I hate this pain. And it breaks my heart whenever I hear of another mommy joining my circle. Another little angel going to play with Khoen in Heaven. It's just SO UNFAIR. That, and seeing little ones suffer, and struggle, going through battles with cancer and diseases....it just isn't right. And I get so scared then when I hear of those kids, because I don't want their mommies and daddies to understand this feeling. I don't want them to know it. I just want them to kick those illnesses in the butt and get better.

Our doctor has already warned us that there is a pretty good chance that Khoens death certificate will say SIDS on it. And I will have to live with that. But I can't shake the feeling that I should have done more.

When Khoens soft spot would swell, I always took him to the doctor. Or the hospital. I took him for his head ultrasounds. They said he would grow out of the extra fluid around his brain. That it was harmless.

But Khoen is gone, and he didn't grow out of anything. And I'm just not convinced it was all harmless. Which makes me feel like I failed Khoen as a mommy. I would have given him the world. I would have done anything for him, anything to make him better if he was sick. I'll never know if the fluid on his brain caused pressure, or gave him headaches.
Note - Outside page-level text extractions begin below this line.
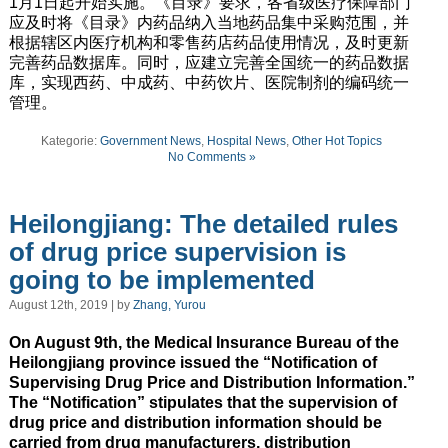
1月1日起开始实施。《目录》要求，各省级医疗保障部门
应及时将《目录》内药品纳入当地药品集中采购范围，并
根据辖区内医疗机构和零售药店药品使用情况，及时更新
完善药品数据库。同时，应建立完善全国统一的药品数据
库，实现西药、中成药、中药饮片、医院制剂的编码统一
管理。
Kategorie:
Government News
,
Hospital News
,
Other Hot Topics
No Comments »
Heilongjiang: The detailed rules
of drug price supervision is
going to be implemented
August 12th, 2019 | by
Zhang, Yurou
On August 9th, the Medical Insurance Bureau of the
Heilongjiang province issued the “Notification of
Supervising Drug Price and Distribution Information.”
The “Notification” stipulates that the supervision of
drug price and distribution information should be
carried from drug manufacturers, distribution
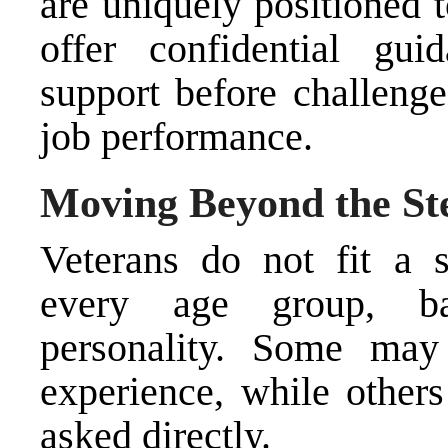
are uniquely positioned 
offer confidential gui
support before challenge
job performance.
Moving Beyond the St
Veterans do not fit a s
every age group, ba
personality. Some may 
experience, while other
asked directly.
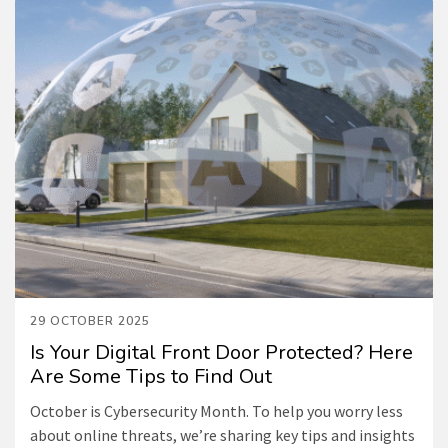
29 OCTOBER 2025
Is Your Digital Front Door Protected? Here
Are Some Tips to Find Out
October is Cybersecurity Month. To help you worry less
about online threats, we’re sharing key tips and insights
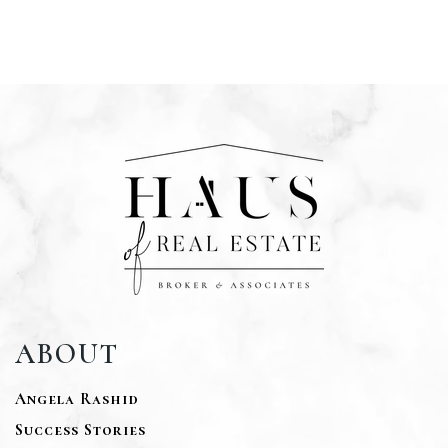
ABOUT
Angela Rashid
Success Stories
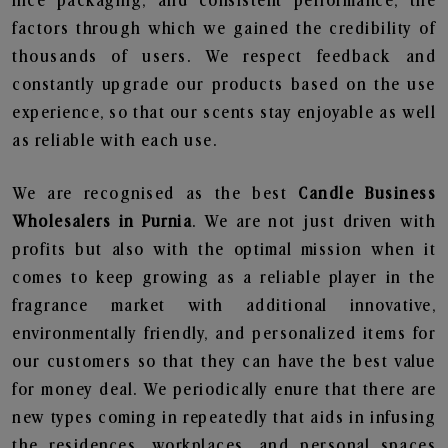
nice packaging, and consistent performance, the
factors through which we gained the credibility of
thousands of users. We respect feedback and
constantly upgrade our products based on the use
experience, so that our scents stay enjoyable as well
as reliable with each use.
We are recognised as the best
Candle Business
Wholesalers in Purnia
. We are not just driven with
profits but also with the optimal mission when it
comes to keep growing as a reliable player in the
fragrance market with additional innovative,
environmentally friendly, and personalized items for
our customers so that they can have the best value
for money deal. We periodically enure that there are
new types coming in repeatedly that aids in infusing
the residences, workplaces, and personal spaces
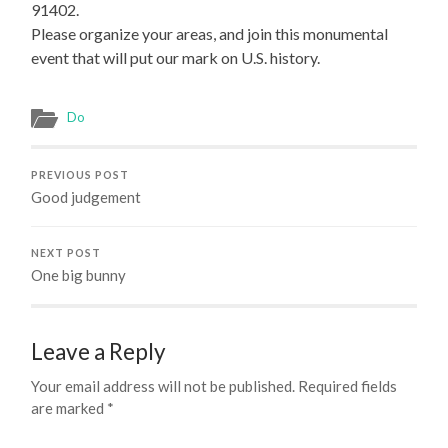
91402.
Please organize your areas, and join this monumental
event that will put our mark on U.S. history.
Do
PREVIOUS POST
Good judgement
NEXT POST
One big bunny
Leave a Reply
Your email address will not be published.
Required fields
are marked
*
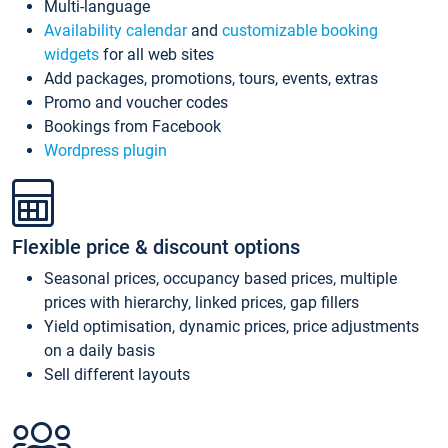
Multi-language
Availability calendar
and
customizable booking
widgets
for all web sites
Add packages, promotions, tours, events, extras
Promo and voucher codes
Bookings from Facebook
Wordpress plugin
Flexible price & discount options
Seasonal prices, occupancy based prices, multiple
prices with hierarchy, linked prices, gap fillers
Yield optimisation, dynamic prices, price adjustments
on a daily basis
Sell different layouts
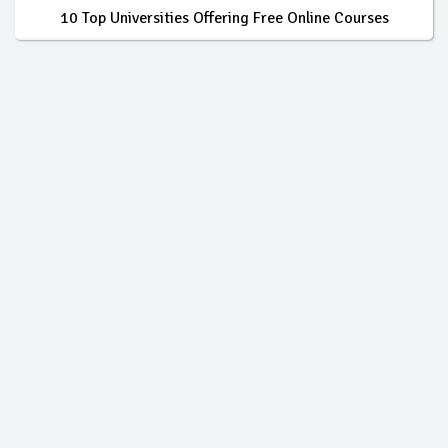
10 Top Universities Offering Free Online Courses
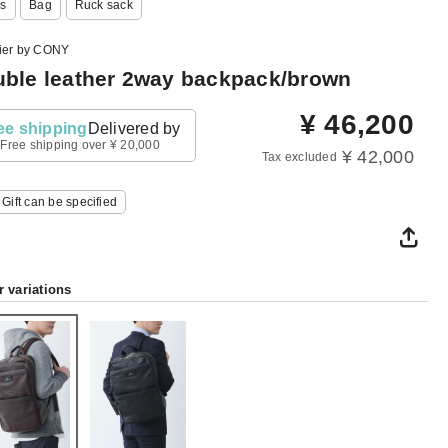
s
Bag
Ruck sack
lier by CONY
ble leather 2way backpack/brown
¥
46,200
ee shipping
Delivered by
Free shipping over ¥ 20,000
¥ 42,000
Tax excluded
Gift can be specified
r variations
I'll never know if my little boy was really ok, or if more could have been done to save him. He's gone now, and I just wish he weren't.
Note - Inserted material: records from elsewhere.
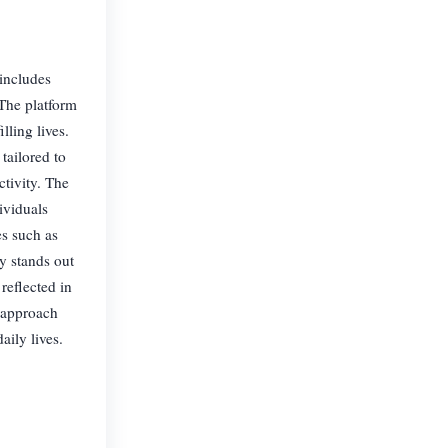
 includes
 The platform
ling lives.
 tailored to
ctivity. The
ividuals
es such as
y stands out
reflected in
s approach
aily lives.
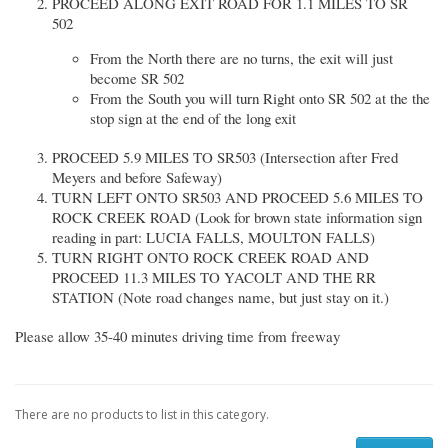
PROCEED ALONG EXIT ROAD FOR 1.1 MILES TO SR
502
From the North there are no turns, the exit will just
become SR 502
From the South you will turn Right onto SR 502 at the the
stop sign at the end of the long exit
PROCEED 5.9 MILES TO SR503 (Intersection after Fred
Meyers and before Safeway)
TURN LEFT ONTO SR503 AND PROCEED 5.6 MILES TO
ROCK CREEK ROAD (Look for brown state information sign
reading in part: LUCIA FALLS, MOULTON FALLS)
TURN RIGHT ONTO ROCK CREEK ROAD AND
PROCEED 11.3 MILES TO YACOLT AND THE RR
STATION (Note road changes name, but just stay on it.)
Please allow 35-40 minutes driving time from freeway
There are no products to list in this category.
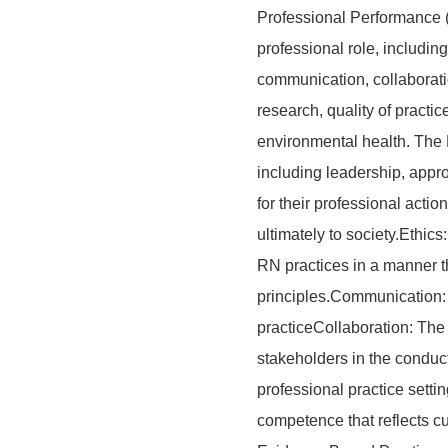
Professional Performance (
professional role, including 
communication, collaborati
research, quality of practic
environmental health. The R
including leadership, appro
for their professional acti
ultimately to society.Ethic
RN practices in a manner th
principles.Communication: 
practiceCollaboration: The
stakeholders in the conduc
professional practice sett
competence that reflects cu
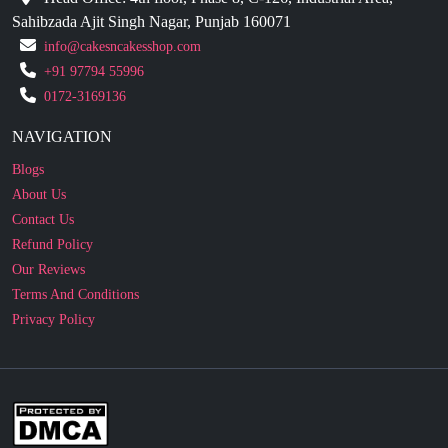
Sahibzada Ajit Singh Nagar, Punjab 160071
info@cakesncakesshop.com
+91 97794 55996
0172-3169136
NAVIGATION
Blogs
About Us
Contact Us
Refund Policy
Our Reviews
Terms And Conditions
Privacy Policy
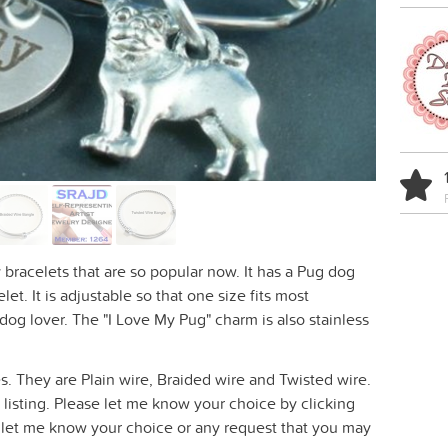
 bracelets that are so popular now. It has a Pug dog
et. It is adjustable so that one size fits most
 dog lover. The "I Love My Pug" charm is also stainless
les. They are Plain wire, Braided wire and Twisted wire.
 listing. Please let me know your choice by clicking
 let me know your choice or any request that you may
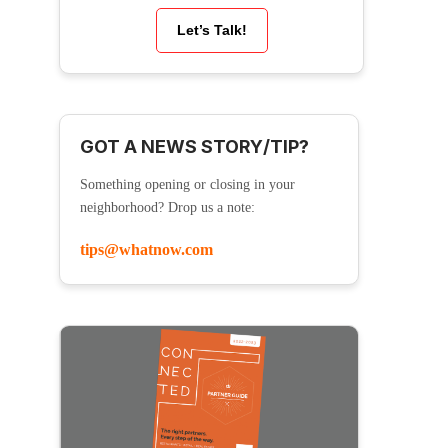
Let’s Talk!
GOT A NEWS STORY/TIP?
Something opening or closing in your
neighborhood? Drop us a note:
tips@whatnow.com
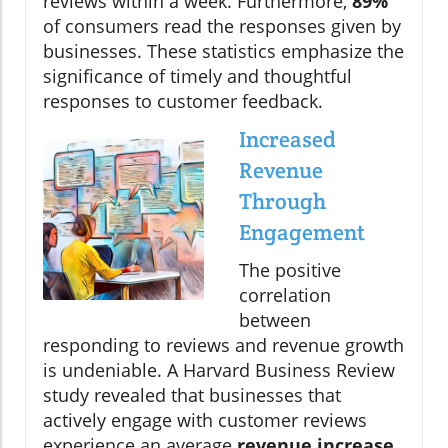
reviews within a week. Furthermore,
89%
of consumers read the responses given by
businesses. These statistics emphasize the
significance of timely and thoughtful
responses to customer feedback.
Increased
Revenue
Through
Engagement
The positive
correlation
between
responding to reviews and revenue growth
is undeniable. A Harvard Business Review
study revealed that businesses that
actively engage with customer reviews
experience an average
revenue increase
I've visited his grave multiple times this week, sometimes more than once a day. Makenna wants to ride by every night and make sure his "nightlights" are working. He has 2 of them. And sometimes, she will come to me crying, saying she misses Khoen and wants him to come home. It's so unfair to her, too. She shouldn't know this pain and loss at 4 years old.

But, I still fully trust God. I know He knows what he is doing, and my little Khoen had a greater purpose. I wholeheartedly believe that. Like I said in an earlier post, Khoens name means "Priest", and he is just that. He has shown all of us God in ways we hadn't seen before. And shown us that we won't get through this life without Him.

I will always love my son, and I'll miss him while I'm on earth. This pain may get easier to deal with, but it will never go away. And I dont think I will ever feel complete again. But I know I WILL see Khoen again. And I can't wait, baby boy. You are so special, so precious, so perfect.

I love you, Khoen Lee. Always and forever.